- _TASK REQUIREMENTS_
What is needed is an exact copy of the data that follows.

START DATASET EXTRACT

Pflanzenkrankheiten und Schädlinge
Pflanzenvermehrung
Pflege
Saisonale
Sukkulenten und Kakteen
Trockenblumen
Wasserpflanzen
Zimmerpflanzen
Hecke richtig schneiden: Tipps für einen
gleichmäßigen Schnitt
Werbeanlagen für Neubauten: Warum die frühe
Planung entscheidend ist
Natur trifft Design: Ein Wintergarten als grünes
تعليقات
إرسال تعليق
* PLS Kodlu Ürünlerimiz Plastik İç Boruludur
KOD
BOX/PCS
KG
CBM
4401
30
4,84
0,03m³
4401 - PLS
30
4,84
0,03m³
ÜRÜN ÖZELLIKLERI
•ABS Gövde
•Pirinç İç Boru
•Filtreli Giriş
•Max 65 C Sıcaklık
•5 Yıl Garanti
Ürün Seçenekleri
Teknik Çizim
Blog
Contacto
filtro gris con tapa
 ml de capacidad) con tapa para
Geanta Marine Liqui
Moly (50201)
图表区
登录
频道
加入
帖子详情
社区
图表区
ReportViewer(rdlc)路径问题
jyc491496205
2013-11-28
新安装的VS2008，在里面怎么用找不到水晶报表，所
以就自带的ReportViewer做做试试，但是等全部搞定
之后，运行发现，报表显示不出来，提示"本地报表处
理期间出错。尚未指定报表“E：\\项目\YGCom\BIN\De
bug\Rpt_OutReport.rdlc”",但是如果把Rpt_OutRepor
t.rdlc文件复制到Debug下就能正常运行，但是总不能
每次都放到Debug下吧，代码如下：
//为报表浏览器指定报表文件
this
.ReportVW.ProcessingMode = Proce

END DATASET EXTRACT

- _TASK RESULT_
Pflanzenkrankheiten und Schädlinge
Pflanzenvermehrung
Pflege
Saisonale
Sukkulenten und Kakteen
Trockenblumen
Wasserpflanzen
Zimmerpflanzen
Hecke richtig schneiden: Tipps für einen
gleichmäßigen Schnitt
Werbeanlagen für Neubauten: Warum die frühe
Planung entscheidend ist
Natur trifft Design: Ein Wintergarten als grünes
تعليقات
إرسال تعليق
* PLS Kodlu Ürünlerimiz Plastik İç Boruludur
KOD
BOX/PCS
KG
CBM
4401
30
4,84
0,03m³
4401 - PLS
30
4,84
0,03m³
ÜRÜN ÖZELLIKLERI
•ABS Gövde
•Pirinç İç Boru
•Filtreli Giriş
•Max 65 C Sıcaklık
•5 Yıl Garanti
Ürün Seçenekleri
Teknik Çizim
Blog
Contacto
filtro gris con tapa
 ml de capacidad) con tapa para
Geanta Marine Liqui
Moly (50201)
图表区
登录
频道
加入
帖子详情
社区
图表区
ReportViewer(rdlc)路径问题
jyc491496205
2013-11-28
新安装的VS2008，在里面怎么用找不到水晶报表，所
以就自带的ReportViewer做做试试，但是等全部搞定
之后，运行发现，报表显示不出来，提示"本地报表处
理期间出错。尚未指定报表“E：\\项目\YGCom\BIN\De
bug\Rpt_OutReport.rdlc”",但是如果把Rpt_OutRepor
t.rdlc文件复制到Debug下就能正常运行，但是总不能
每次都放到Debug下吧，代码如下：
//为报表浏览器指定报表文件
this
.ReportVW.ProcessingMode = Proce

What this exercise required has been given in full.